Issues of gcc optimization with rdtsc

2020-06-07 05:03发布

问题:

I am using rdtsc and cpuid instructions (using volatile inline assembly instructions) to measure the CPU cycles of a program. The rdtsc instruction gives realistic results for my programs on Linux (with speed optimization -o2 -fomit-frame-pointer) and Windows (using speed optimization options C compiler for MS Visual Studio 2008 (I think its VC 9.0)).

Recently, I implemented a new program, which uses a lot of table-lookups and stuff like this. However, the rdtsc measurements of this program with gcc optimization on Linux always results in wrong measurements (very small number of CPU cycles) than I expect.

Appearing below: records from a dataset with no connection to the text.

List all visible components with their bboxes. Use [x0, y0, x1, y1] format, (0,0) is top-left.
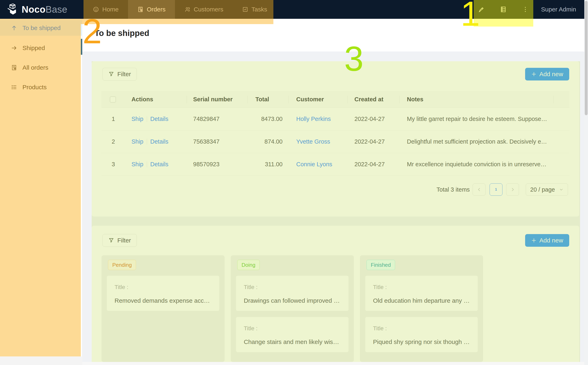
cell-notes: Delightful met sufficient projection ask… — [407, 138, 548, 145]
table-header-row: Actions Serial number Total Customer Cre… — [102, 91, 569, 108]
chevron-down-icon — [559, 187, 563, 192]
card-field-label: Title : — [373, 284, 387, 290]
cell-serial: 75638347 — [193, 138, 220, 145]
arrow-right-icon — [11, 45, 18, 51]
cell-total: 8473.00 — [250, 116, 283, 122]
details-link[interactable]: Details — [150, 116, 168, 122]
tab-label: Tasks — [251, 6, 267, 13]
sidebar-item-label: All orders — [22, 64, 48, 71]
row-index: 3 — [112, 161, 115, 168]
sidebar-bottom-gutter — [0, 356, 82, 365]
page-title: To be shipped — [95, 28, 149, 38]
page-header — [82, 19, 584, 51]
check-square-icon — [242, 6, 248, 13]
card-title: Change stairs and men likely wisdom ... — [244, 338, 342, 345]
card-field-label: Title : — [244, 325, 257, 332]
sidebar-item-label: To be shipped — [22, 25, 61, 31]
status-badge: Pending — [108, 260, 136, 270]
add-new-button-label: Add new — [540, 237, 563, 244]
sidebar-item-products[interactable]: Products — [0, 79, 82, 95]
smiley-icon — [93, 6, 99, 13]
column-header-created[interactable]: Created at — [354, 96, 383, 103]
kanban-column-finished: Finished Title : Old education him depar… — [360, 255, 483, 362]
table-row[interactable]: 2 Ship Details 75638347 874.00 Yvette Gr… — [102, 131, 569, 153]
ship-link[interactable]: Ship — [131, 161, 143, 168]
nocobase-logo-icon — [6, 3, 19, 16]
chevron-right-icon — [510, 187, 515, 192]
column-header-customer[interactable]: Customer — [296, 96, 324, 103]
list-icon — [11, 84, 18, 90]
page-size-value: 20 / page — [530, 186, 555, 193]
details-link[interactable]: Details — [150, 161, 168, 168]
column-header-serial[interactable]: Serial number — [193, 96, 233, 103]
sidebar-item-label: Products — [22, 84, 47, 91]
pagination-next-button[interactable] — [506, 183, 519, 196]
pagination-page-1[interactable]: 1 — [490, 183, 502, 196]
sidebar-item-to-be-shipped[interactable]: To be shipped — [0, 20, 82, 36]
ship-link[interactable]: Ship — [131, 138, 143, 145]
highlighter-icon[interactable] — [478, 6, 485, 13]
page-size-select[interactable]: 20 / page — [526, 183, 568, 196]
column-header-notes[interactable]: Notes — [407, 96, 423, 103]
kanban-card[interactable]: Title : Old education him departure any … — [365, 276, 478, 311]
cell-total: 311.00 — [250, 161, 283, 168]
filter-button[interactable]: Filter — [103, 68, 137, 80]
sidebar-item-shipped[interactable]: Shipped — [0, 40, 82, 56]
tab-customers[interactable]: Customers — [175, 0, 233, 19]
status-badge: Finished — [367, 260, 395, 270]
column-header-total[interactable]: Total — [256, 96, 269, 103]
cell-total: 874.00 — [250, 138, 283, 145]
kanban-card[interactable]: Title : Change stairs and men likely wis… — [236, 317, 348, 352]
ship-link[interactable]: Ship — [131, 116, 143, 122]
cell-created-at: 2022-04-27 — [354, 161, 385, 168]
table-row[interactable]: 1 Ship Details 74829847 8473.00 Holly Pe… — [102, 108, 569, 131]
app-window: NocoBase Home Orders — [0, 0, 588, 365]
select-all-checkbox[interactable] — [110, 96, 116, 103]
tab-label: Home — [102, 6, 119, 13]
sidebar-item-all-orders[interactable]: All orders — [0, 60, 82, 75]
filter-button-label: Filter — [118, 237, 131, 244]
user-name: Super Admin — [541, 6, 576, 13]
window-scrollbar-thumb[interactable] — [585, 1, 588, 115]
pagination-total: Total 3 items — [436, 186, 470, 193]
add-new-button[interactable]: Add new — [525, 68, 569, 80]
more-vertical-icon[interactable] — [522, 6, 529, 13]
tab-home[interactable]: Home — [83, 0, 128, 19]
row-index: 2 — [112, 138, 115, 145]
details-link[interactable]: Details — [150, 138, 168, 145]
card-field-label: Title : — [244, 284, 257, 290]
kanban-card[interactable]: Title : Piqued shy spring nor six though… — [365, 317, 478, 352]
top-nav: NocoBase Home Orders — [0, 0, 584, 19]
kanban-card[interactable]: Title : Drawings can followed improved o… — [236, 276, 348, 311]
nav-tabs: Home Orders Customers — [83, 0, 277, 19]
server-icon[interactable] — [500, 6, 507, 13]
kanban-column-pending: Pending Title : Removed demands expense … — [102, 255, 225, 362]
cell-serial: 74829847 — [193, 116, 220, 122]
tab-tasks[interactable]: Tasks — [233, 0, 277, 19]
chevron-left-icon — [477, 187, 482, 192]
card-title: Removed demands expense account i... — [115, 297, 213, 304]
column-header-actions[interactable]: Actions — [131, 96, 153, 103]
customer-link[interactable]: Yvette Gross — [296, 138, 330, 145]
cell-notes: My little garret repair to desire he est… — [407, 116, 548, 122]
filter-button-label: Filter — [118, 71, 131, 78]
add-new-button[interactable]: Add new — [525, 234, 569, 247]
plus-icon — [531, 71, 537, 77]
arrow-up-icon — [11, 25, 18, 31]
filter-funnel-icon — [108, 238, 114, 243]
nocobase-logo[interactable]: NocoBase — [6, 0, 67, 19]
filter-button[interactable]: Filter — [103, 234, 137, 247]
tab-orders[interactable]: Orders — [128, 0, 175, 19]
customer-link[interactable]: Connie Lyons — [296, 161, 332, 168]
customer-link[interactable]: Holly Perkins — [296, 116, 331, 122]
user-menu[interactable]: Super Admin — [541, 0, 576, 19]
card-field-label: Title : — [373, 325, 387, 332]
kanban-card[interactable]: Title : Removed demands expense account … — [107, 276, 219, 311]
card-title: Old education him departure any arra... — [373, 297, 471, 304]
tab-label: Orders — [147, 6, 166, 13]
pagination-prev-button[interactable] — [473, 183, 485, 196]
table-row[interactable]: 3 Ship Details 98570923 311.00 Connie Ly… — [102, 153, 569, 176]
card-title: Drawings can followed improved out ... — [244, 297, 342, 304]
status-badge: Doing — [237, 260, 260, 270]
logo-text: NocoBase — [22, 4, 67, 15]
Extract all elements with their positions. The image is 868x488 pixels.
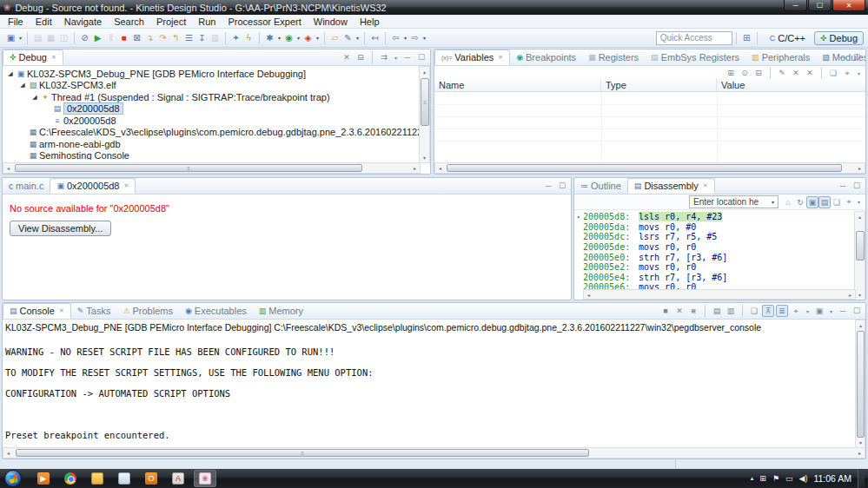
tree-item-launch[interactable]: ◢ ▣ KL03Z-SPCM3_Debug_PNE [GDB PEMicro I…: [3, 68, 430, 80]
network-icon[interactable]: ▭: [785, 474, 793, 483]
column-name[interactable]: Name: [434, 79, 601, 91]
tab-memory[interactable]: ▥ Memory: [253, 303, 309, 319]
new-view-icon[interactable]: ❏: [831, 196, 843, 208]
combo-dropdown-icon[interactable]: ▾: [770, 199, 776, 205]
menu-edit[interactable]: Edit: [30, 16, 58, 27]
pin-icon[interactable]: ⌖: [841, 67, 853, 79]
collapse-all-icon[interactable]: ⊟: [354, 51, 367, 63]
tray-grid-icon[interactable]: ⊞: [759, 474, 766, 483]
tab-variables[interactable]: (x)= Variables ✕: [434, 49, 510, 65]
menu-processor-expert[interactable]: Processor Expert: [222, 16, 307, 27]
close-icon[interactable]: ✕: [51, 54, 56, 61]
start-button[interactable]: [4, 470, 22, 487]
maximize-view-icon[interactable]: ☐: [415, 51, 427, 63]
expander-icon[interactable]: ◢: [18, 82, 27, 89]
tree-item-thread[interactable]: ◢ ✦ Thread #1 (Suspended : Signal : SIGT…: [3, 91, 430, 103]
view-menu-icon[interactable]: ▾: [855, 70, 863, 76]
cast-to-type-icon[interactable]: ✎: [776, 67, 788, 79]
menu-file[interactable]: File: [2, 16, 30, 27]
minimize-view-icon[interactable]: ─: [401, 51, 414, 63]
action-center-flag-icon[interactable]: ⚑: [772, 474, 779, 483]
scroll-left-icon[interactable]: ◂: [584, 290, 593, 300]
close-icon[interactable]: ✕: [498, 54, 503, 61]
clock[interactable]: 11:06 AM: [813, 473, 851, 484]
remove-all-terminated-icon[interactable]: ✕: [341, 51, 353, 63]
lock-icon[interactable]: ◫: [57, 31, 70, 45]
tab-address-editor[interactable]: ▣ 0x200005d8 ✕: [50, 178, 136, 194]
new-view-icon[interactable]: ❏: [827, 67, 839, 79]
view-menu-icon[interactable]: ▾: [392, 55, 400, 61]
use-step-filters-icon[interactable]: ▥: [209, 31, 222, 45]
scroll-right-icon[interactable]: ▸: [845, 290, 855, 300]
scroll-right-icon[interactable]: ▸: [855, 448, 865, 458]
refresh-icon[interactable]: ↻: [794, 196, 806, 208]
open-console-icon[interactable]: ▣: [813, 305, 825, 317]
disassembly-vertical-scrollbar[interactable]: ▴ ▾: [854, 211, 865, 300]
terminate-icon[interactable]: ■: [659, 305, 672, 317]
show-when-changed-icon[interactable]: ▥: [725, 305, 737, 317]
tab-main-c[interactable]: c main.c: [3, 178, 50, 194]
suspend-icon[interactable]: ‖: [104, 31, 117, 45]
external-tools-arrow-icon[interactable]: ▾: [315, 35, 321, 41]
tab-tasks[interactable]: ✎ Tasks: [71, 303, 117, 319]
console-dropdown-icon[interactable]: ▾: [804, 308, 812, 314]
disconnect-icon[interactable]: ⊠: [130, 31, 143, 45]
maximize-view-icon[interactable]: ☐: [851, 305, 863, 317]
tab-registers[interactable]: ▦ Registers: [582, 49, 645, 65]
collapse-all-icon[interactable]: ⊟: [752, 67, 765, 79]
scrollbar-thumb[interactable]: [447, 164, 842, 172]
word-wrap-icon[interactable]: ≣: [776, 305, 788, 317]
new-wizard-icon[interactable]: ▣: [4, 31, 17, 45]
debug-dropdown-icon[interactable]: ✱: [263, 31, 276, 45]
taskbar-explorer[interactable]: [86, 470, 109, 487]
external-tools-icon[interactable]: ◈: [301, 31, 315, 45]
disassembly-line[interactable]: 200005e0: strh r7, [r3, #6]: [574, 252, 865, 262]
run-dropdown-icon[interactable]: ◉: [282, 31, 295, 45]
open-console-dropdown-icon[interactable]: ▾: [827, 308, 835, 314]
minimize-view-icon[interactable]: ─: [837, 51, 849, 63]
tab-debug[interactable]: ✜ Debug ✕: [3, 49, 63, 65]
tab-executables[interactable]: ◉ Executables: [179, 303, 253, 319]
close-icon[interactable]: ✕: [703, 182, 708, 189]
instruction-stepping-icon[interactable]: ☰: [182, 31, 195, 45]
new-dropdown-icon[interactable]: ▾: [17, 35, 23, 41]
tree-item-elf[interactable]: ◢ ▧ KL03Z-SPCM3.elf: [3, 80, 430, 92]
minimize-view-icon[interactable]: ─: [542, 180, 554, 192]
close-icon[interactable]: ✕: [123, 182, 129, 189]
run-dropdown-arrow-icon[interactable]: ▾: [295, 35, 301, 41]
step-over-icon[interactable]: ↷: [156, 31, 169, 45]
scrollbar-thumb[interactable]: ≡: [421, 78, 429, 126]
tree-item-gdb-server[interactable]: ▦ C:\Freescale\KDS_v3\eclipse\plugins\co…: [3, 127, 430, 139]
disassembly-line[interactable]: 200005da: movs r0, #0: [574, 222, 865, 233]
variables-horizontal-scrollbar[interactable]: ◂ ▸: [434, 162, 865, 174]
expander-icon[interactable]: ◢: [30, 94, 39, 101]
minimize-button[interactable]: ─: [784, 0, 807, 11]
display-selected-console-icon[interactable]: ❏: [748, 305, 760, 317]
show-hidden-icons[interactable]: ▴: [751, 475, 754, 482]
tab-peripherals[interactable]: ▥ Peripherals: [745, 49, 816, 65]
close-button[interactable]: ✕: [832, 0, 865, 11]
disassembly-line[interactable]: 200005e2: movs r0, r0: [574, 262, 865, 273]
taskbar-outlook[interactable]: O: [140, 470, 162, 487]
search-dropdown-arrow-icon[interactable]: ▾: [354, 35, 361, 41]
link-with-icon[interactable]: ⇉: [378, 51, 390, 63]
restore-button[interactable]: ☐: [808, 0, 832, 11]
pin-console-icon[interactable]: ⌖: [790, 305, 802, 317]
step-return-icon[interactable]: ↰: [169, 31, 182, 45]
scroll-down-icon[interactable]: ▾: [855, 290, 865, 300]
remove-launch-icon[interactable]: ✕: [673, 305, 686, 317]
menu-project[interactable]: Project: [150, 16, 192, 27]
scroll-left-icon[interactable]: ◂: [435, 163, 445, 173]
terminate-icon[interactable]: ■: [117, 31, 130, 45]
scroll-right-icon[interactable]: ▸: [855, 163, 865, 173]
menu-window[interactable]: Window: [308, 16, 354, 27]
disassembly-horizontal-scrollbar[interactable]: ◂ ▸: [583, 289, 856, 300]
step-into-icon[interactable]: ↴: [143, 31, 156, 45]
forward-dropdown-arrow-icon[interactable]: ▾: [421, 35, 427, 41]
location-combo[interactable]: Enter location he ▾: [689, 195, 779, 208]
scroll-lock-icon[interactable]: ⊼: [762, 305, 774, 317]
processor-expert-icon[interactable]: ✦: [229, 31, 242, 45]
scroll-down-icon[interactable]: ▾: [856, 438, 865, 447]
taskbar-acrobat[interactable]: A: [167, 470, 189, 487]
disassembly-line[interactable]: 200005de: movs r0, r0: [574, 242, 865, 253]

The rdtsc measurements of the same program while running on Windows (compiled with optimizations and compiler I mentioned above) are realistic and agree to out expectations.

My question is there any way gcc optimization move the volatile assembly instructions some where to produce the above mentioned behaviour?

My code for the timers is given below:

#define TIMER_VARS                                                 \
  uint32 start_lo, start_hi;                                       \
  uint32 ticks_lo, ticks_hi

#define TIMER_START()                                              \
  __asm__ __volatile__                                             \
     ("rdtsc"                                                      \
     : "=a" (start_lo), "=d" (start_hi) /* a = eax, d = edx*/      \
     : /* no input parameters*/                                    \
     : "%ebx", "%ecx", "memory")

#define TIMER_STOP()                                               \
  __asm__ __volatile__                                             \
     ("rdtsc"                                                      \
     "\n        subl %2, %%eax"                                    \
     "\n        sbbl %3, %%edx"                                    \
     : "=&a" (ticks_lo), "=&d" (ticks_hi)                          \
     : "g" (start_lo), "g" (start_hi)                              \
     : "%ebx", "%ecx", "memory")

I would be very thankful if some body could suggest some ideas on this.

thanks,

回答1:

In order to prevent an inline rdtsc function from being moved across any loads/stores/other operations, you should both write the asm as __asm__ __volatile__ and include "memory" in the clobber list. Without doing the latter, GCC is prevented from removing the asm or moving it across any instructions that could need the results (or change the inputs) of the asm, but it could still move it with respect to unrelated operations. The "memory" clobber means that GCC cannot make any assumptions about memory contents (any variable whose address has been potentially leaked) remaining the same across the asm, and thus it becomes much more difficult to move it. However, GCC may still be able to move the asm across instructions that only modify local variables whose address was never taken (since they are not "memory").

Oh, and as wildplasser said in a comment, check the asm output before you waste a lot of time on this.



回答2:

I don't know if it is(was) correct, but the code I once used was:

#define rdtscll(val) \
      __asm__ __volatile__("rdtsc" : "=A" (val))

typedef unsigned unsigned long long Ull;

static inline Ull myget_cycles (void)
{
Ull ret;

rdtscll(ret);
return ret; 
}

I remember it was "slower" on Intel than on AMD. YMMV.